Search the records for "Thiruvananthapuram" and copy each line that holds it.

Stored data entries
——

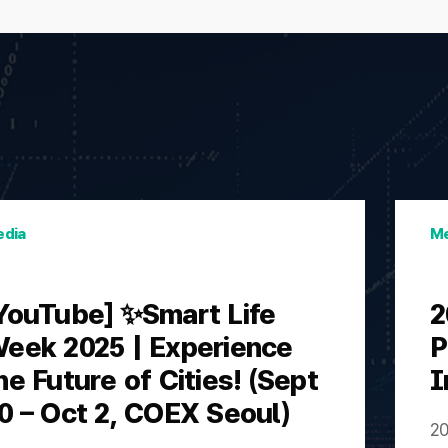
dia
Me
YouTube] ✨Smart Life
2
eek 2025 | Experience
P
he Future of Cities! (Sept
I
0 – Oct 2, COEX Seoul)
20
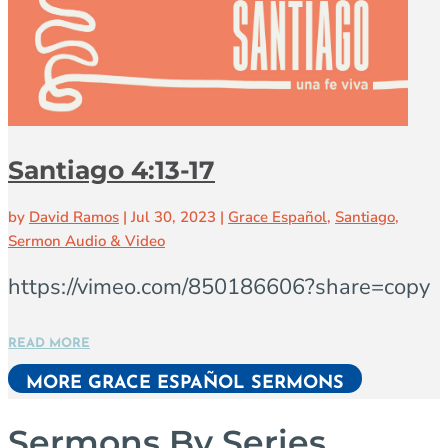
Santiago 4:13-17
by
David Ramos
|
Jul 30, 2023
|
Grace Español
,
Santiago
,
Sermon Audio & Video
https://vimeo.com/850186606?share=copy
READ MORE
MORE GRACE ESPAÑOL SERMONS
Sermons By Series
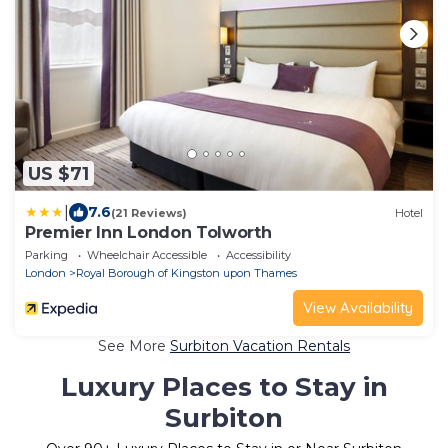
US $71
|
7.6
(21 Reviews)
Hotel
Premier Inn London Tolworth
Parking
Wheelchair Accessible
Accessibility
London
Royal Borough of Kingston upon Thames
View Availability
See More
Surbiton Vacation Rentals
Luxury Places to Stay in
Surbiton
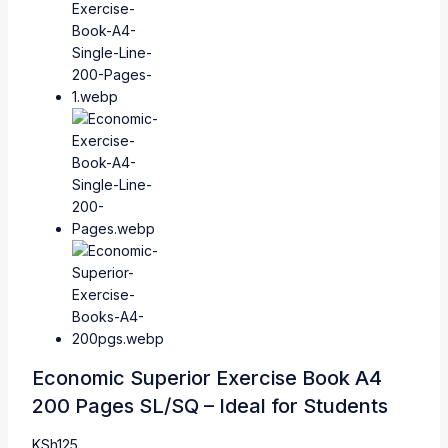
Economic Superior Exercise Book A4
200 Pages SL/SQ – Ideal for Students
KSh
125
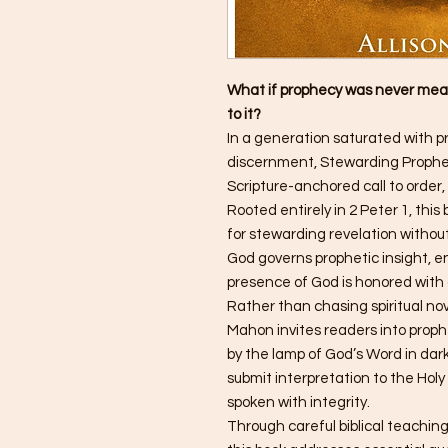
What if prophecy was never mean
to it?
In a generation saturated with p
discernment, Stewarding Prophec
Scripture-anchored call to order, 
Rooted entirely in 2 Peter 1, this
for stewarding revelation withou
God governs prophetic insight, e
presence of God is honored with d
Rather than chasing spiritual nov
Mahon invites readers into prophe
by the lamp of God’s Word in dark
submit interpretation to the Holy
spoken with integrity.
Through careful biblical teaching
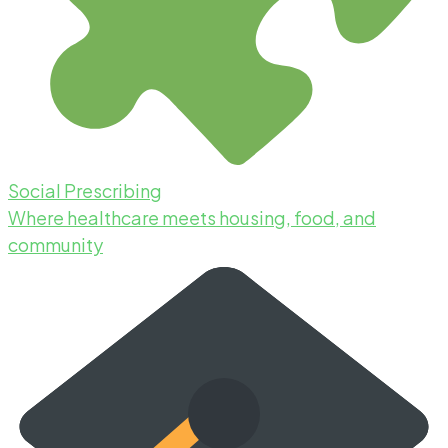
Social Prescribing
Where healthcare meets housing, food, and
community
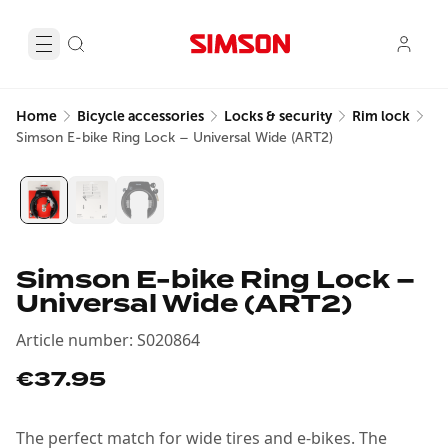
Home
Bicycle accessories
Locks & security
Rim lock
Simson E-bike Ring Lock – Universal Wide (ART2)
Simson E-bike Ring Lock –
Universal Wide (ART2)
Article number
:
S020864
€37.95
The perfect match for wide tires and e-bikes. The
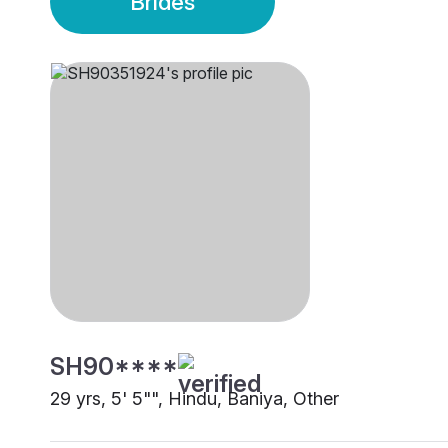
Brides
SH90****
29 yrs, 5' 5"", Hindu, Baniya, Other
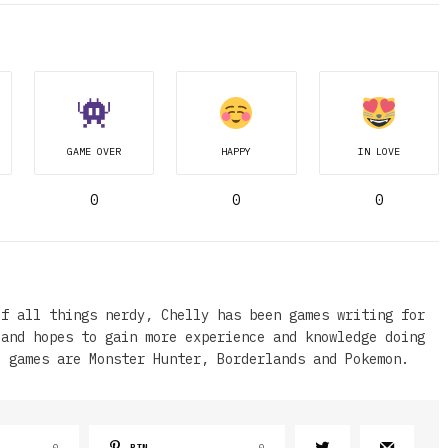
GAME OVER
HAPPY
IN LOVE
0
0
0
of all things nerdy, Chelly has been games writing for
 and hopes to gain more experience and knowledge doing
e games are Monster Hunter, Borderlands and Pokemon.
0
PIN
0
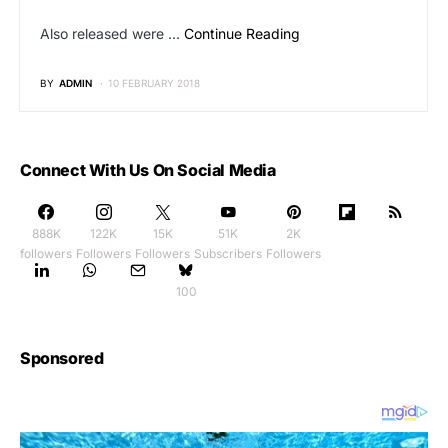
Also released were …
Continue Reading
BY
ADMIN
10 FEBRUARY 2018
Connect With Us On Social Media
888K
122K
15K
51K
2K
followers
Followers
Followers
Subscribers
Followers
100
Sponsored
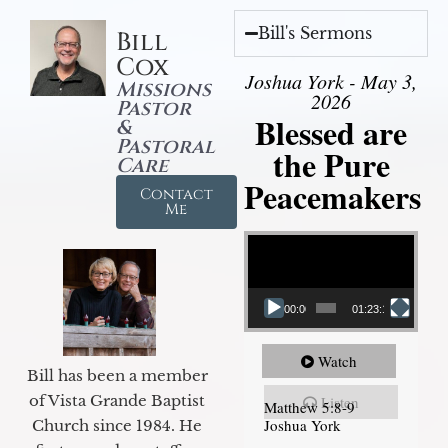
Bill's Sermons
Bill
Cox
Joshua York - May 3,
Missions
2026
Pastor
Blessed are
&
Pastoral
the Pure
Care
Peacemakers
Contact
Me
Video Player
00:00
01:23:12
Watch
Bill has been a member
of Vista Grande Baptist
Listen
Matthew 5:8-9
Joshua York
Church since 1984. He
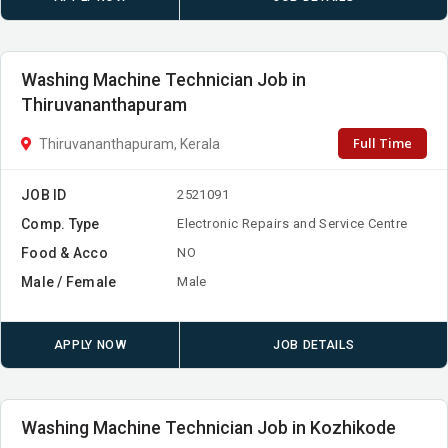
Washing Machine Technician Job in
Thiruvananthapuram
Full Time
Thiruvananthapuram, Kerala
JOB ID
2521091
Comp. Type
Electronic Repairs and Service Centre
Food & Acco
NO
Male / Female
Male
APPLY NOW
JOB DETAILS
Washing Machine Technician Job in Kozhikode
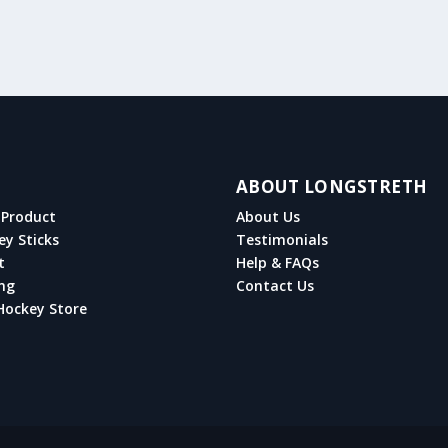
ABOUT LONGSTRETH
Product
About Us
ey Sticks
Testimonials
t
Help & FAQs
ng
Contact Us
Hockey Store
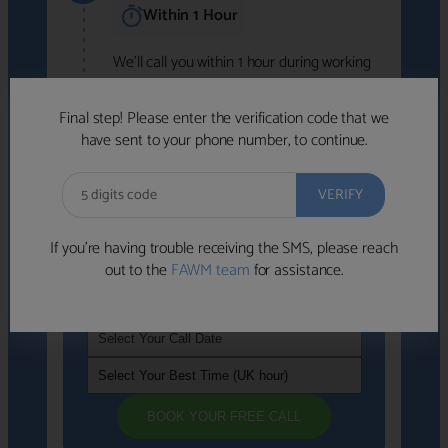
Within 1 Hour
We'll call you within 1 hour during working
hours (8am-6pm).
Free to use • No obligation • FCA-authorised
Final step! Please enter the verification code that we
advisers
have sent to your phone number, to continue.
We've identified advisers who look like a
strong fit based on your answers.
What happens next
→
If you’re having trouble receiving the SMS, please reach
out to the
FAWM team
for assistance.
If you're not available within the next
hour
, please choose a time that suits you
BOOK YOUR FREE CALL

——

Exercise answer
Thiruvananthapuram
Thiruvananthapuram, Kerala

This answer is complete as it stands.